Vous avez aussi mentionné « le mur de films » prévisible lors de la réouverture des salles de cinéma. Pour commencer, réjouissons-nous de cet embouteillage : il signale que le soutien massif apporté au secteur du cinéma et le fait que j'ai autorisé les tournages permettent, si j'ose dire, de pleurer la bouche pleine – que n'eût-on dit si la réouverture se faisait sans films français à proposer ! Il est vrai que le risque sera celui du trop-plein, puisque, le 19 mai, plus d'une trentaine de films sortiront sur les écrans français contre une douzaine en temps ordinaire à cette époque, et la même tendance se confirme pour les semaines suivantes. Nous avons anticipé ce phénomène et j'ai approuvé, le 1er avril dernier, un aménagement temporaire de la chronologie des médias ; les demandes commencent à arriver et quatre dérogations ont déjà été accordées. D'autre part, le 16 avril, l'Autorité de la concurrence a rendu un avis ouvrant la possibilité temporaire d'une concertation des distributeurs sur le calendrier de sortie des films, et seulement sur ce point : la multidiffusion d'un même blockbuster, par exemple, est exclue de l'entente autorisée.

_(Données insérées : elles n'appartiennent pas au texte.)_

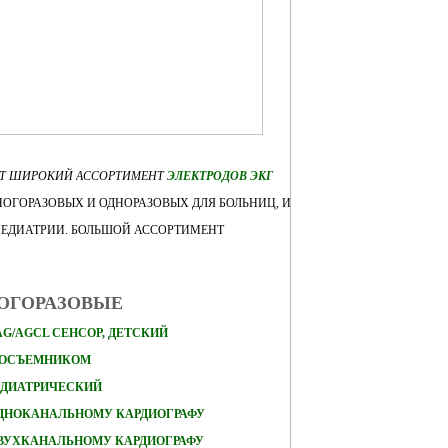
ЕТ ШИРОКИЙ АССОРТИМЕНТ
ЭЛЕКТРОДОВ ЭКГ
ОГОРАЗОВЫХ И ОДНОРАЗОВЫХ ДЛЯ БОЛЬНИЦ, И
ПЕДИАТРИИ. БОЛЬШОЙ АССОРТИМЕНТ
НОГОРАЗОВЫЕ
AG/AGCL СЕНСОР, ДЕТСКИЙ
КОСЪЕМНИКОМ
ЕДИАТРИЧЕСКИЙ
ОДНОКАНАЛЬНОМУ КАРДИОГРАФУ
ДВУХКАНАЛЬНОМУ КАРДИОГРАФУ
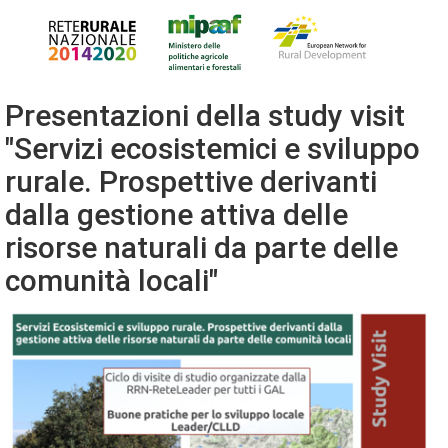
Presentazioni della study visit
"Servizi ecosistemici e sviluppo
rurale. Prospettive derivanti
dalla gestione attiva delle
risorse naturali da parte delle
comunità locali"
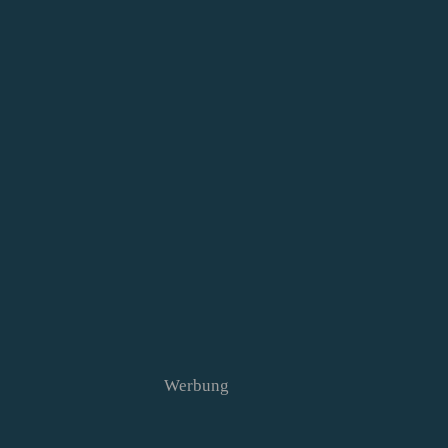
Werbung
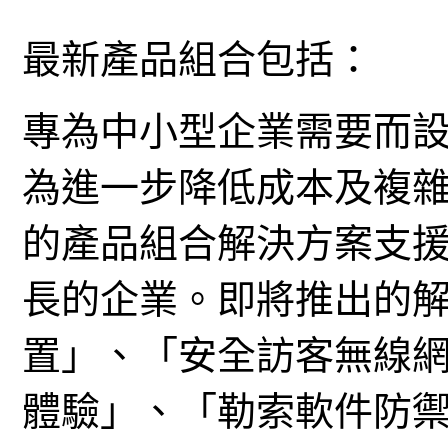
最新產品組合包括：
專為中小型企業需要而
為進一步降低成本及複
的產品組合解決方案支
長的企業。即將推出的
置」、「安全訪客無線
體驗」、「勒索軟件防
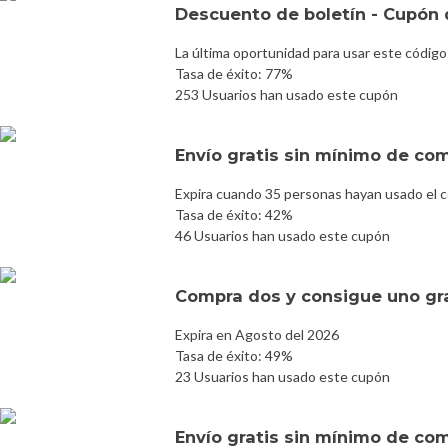
Descuento de boletín - Cupón d
La última oportunidad para usar este código
Tasa de éxito: 77%
253 Usuarios han usado este cupón
Envío gratis sin mínimo de co
Expira cuando 35 personas hayan usado el 
Tasa de éxito: 42%
46 Usuarios han usado este cupón
Compra dos y consigue uno gr
Expira en Agosto del 2026
Tasa de éxito: 49%
23 Usuarios han usado este cupón
Envío gratis sin mínimo de co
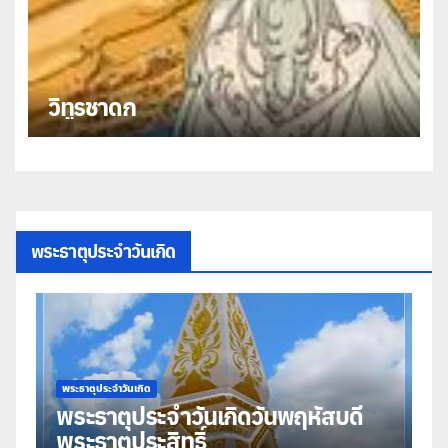
วิทูรชาดก
พระธาตุประจำวันเกิด
พระธาตุประจำวันเกิด
พระธาตุประจำวันเ
ระธาตุประจำวันเกิดวันพฤหัสบดี
พระธาตุป
ระธาตุประสิทธิ์
มหาชัย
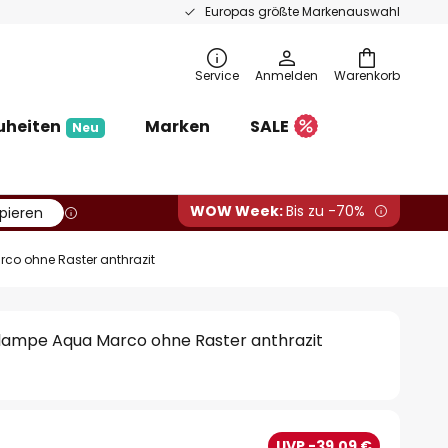
Europas größte Markenauswahl
Service
Anmelden
Warenkorb
uheiten
Marken
SALE
Neu
WOW Week:
Bis zu -70%
pieren
o ohne Raster anthrazit
ampe Aqua Marco ohne Raster anthrazit
€
UVP -39,09 €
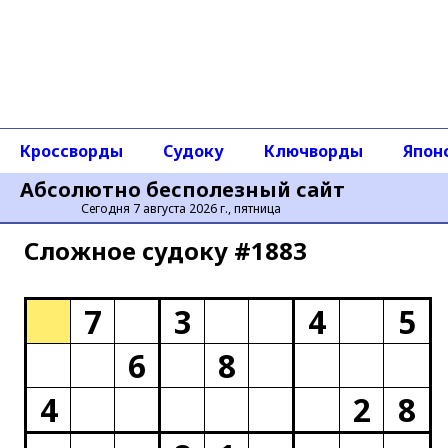
Кроссворды
Судоку
Ключворды
Япон
Абсолютно бесполезный сайт
Сегодня 7 августа 2026 г., пятница
Сложное cудоку #1883
7
3
4
5
6
8
4
2
8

Pour donner suite à cet avis, le Centre national du cinéma et de l'image animée (CNC), à ma demande, a immédiatement soumis aux distributeurs un projet d'accord-cadre qui organiserait jusqu'à la fin de l'année les modalités de la concertation entre professionnels, dans le plein respect de la liberté contractuelle de chacun. Déjà, deux organisations – le Syndicat des distributeurs indépendants et Les Distributeurs indépendants réunis européens – et plusieurs entreprises individuelles ont confirmé leur accord avec cette démarche volontariste qui devrait permettre de parvenir à un calendrier concerté des sorties de films, ce dont je les félicite. Le texte de l'accord cadre sera finalisé dans quelques jours ; c'est un début, et j'invite les plus gros distributeurs, au premier chef les Français, à rejoindre ces discussions. Je leur fais confiance pour que cet accord soit le plus large possible, au plus grand bénéfice des exploitants et des spectateurs.
Enfin, notre action a un troisième volet : comme ce fut le cas en juin 2020, la Médiatrice du cinéma et le CNC pourront publier une recommandation portant sur le respect de la diversité de programmation. Les responsables de salles de cinéma ne s'attendent pas à ce que les blockbusters américains arrivent sur nos écrans avant septembre ; cela laisse une large période propice à la diffusion des films français.